---------- STORED DATA ----------

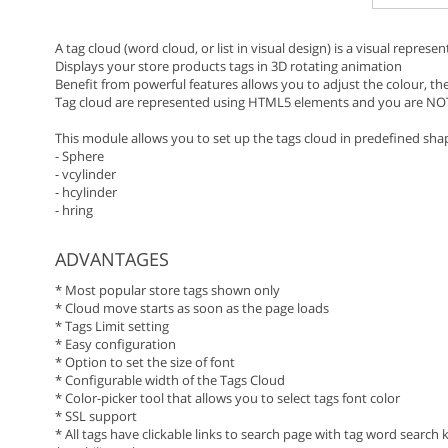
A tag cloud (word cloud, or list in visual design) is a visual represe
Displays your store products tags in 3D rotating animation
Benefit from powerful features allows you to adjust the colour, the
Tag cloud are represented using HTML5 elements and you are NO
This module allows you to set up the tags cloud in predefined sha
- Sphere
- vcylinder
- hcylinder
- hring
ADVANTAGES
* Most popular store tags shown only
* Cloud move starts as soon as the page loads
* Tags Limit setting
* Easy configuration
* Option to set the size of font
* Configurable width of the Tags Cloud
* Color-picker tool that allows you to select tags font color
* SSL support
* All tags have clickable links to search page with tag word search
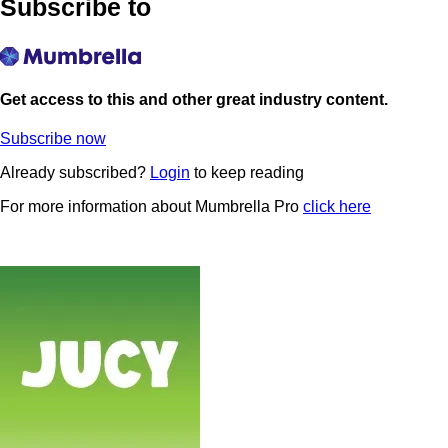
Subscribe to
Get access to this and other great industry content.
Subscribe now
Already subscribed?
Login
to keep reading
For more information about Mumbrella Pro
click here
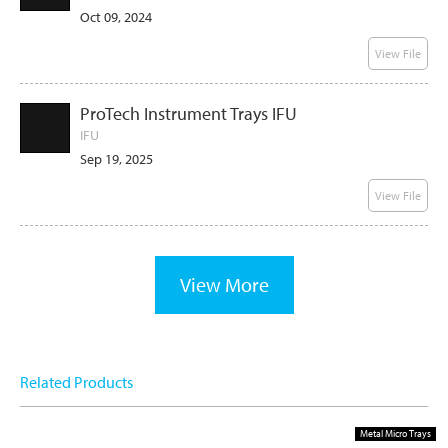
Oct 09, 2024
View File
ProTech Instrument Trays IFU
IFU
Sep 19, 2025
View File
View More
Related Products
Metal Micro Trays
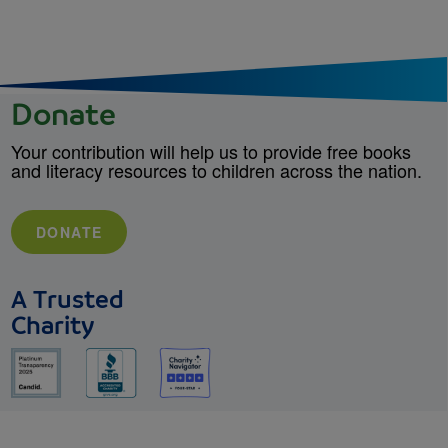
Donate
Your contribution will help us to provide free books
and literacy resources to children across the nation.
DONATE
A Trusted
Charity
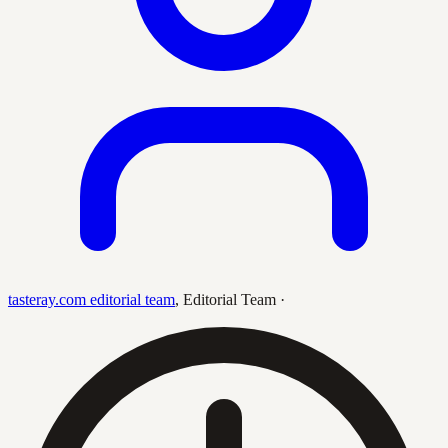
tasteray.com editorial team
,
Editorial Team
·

----------

[WHAT THIS TASK INVOLVES] Everything in the material except the pictures should be restated word for word.

[EXPECTED ANSWER]
A tag cloud (word cloud, or list in visual design) is a visual represe
Displays your store products tags in 3D rotating animation
Benefit from powerful features allows you to adjust the colour, the
Tag cloud are represented using HTML5 elements and you are NO
This module allows you to set up the tags cloud in predefined sha
- Sphere
- vcylinder
- hcylinder
- hring
ADVANTAGES
* Most popular store tags shown only
* Cloud move starts as soon as the page loads
* Tags Limit setting
* Easy configuration
* Option to set the size of font
* Configurable width of the Tags Cloud
* Color-picker tool that allows you to select tags font color
* SSL support
* All tags have clickable links to search page with tag word search
Subscribe to
Get access to this and other great industry content.
Subscribe now
Already subscribed?
Login
to keep reading
For more information about Mumbrella Pro
click here
Oct 09, 2024
View File
ProTech Instrument Trays IFU
IFU
Sep 19, 2025
View File
View More
Related Products
Metal Micro Trays
Donate
Your contribution will help us to provide free books
and literacy resources to children across the nation.
DONATE
A Trusted
Charity
tasteray.com editorial team
,
Editorial Team
·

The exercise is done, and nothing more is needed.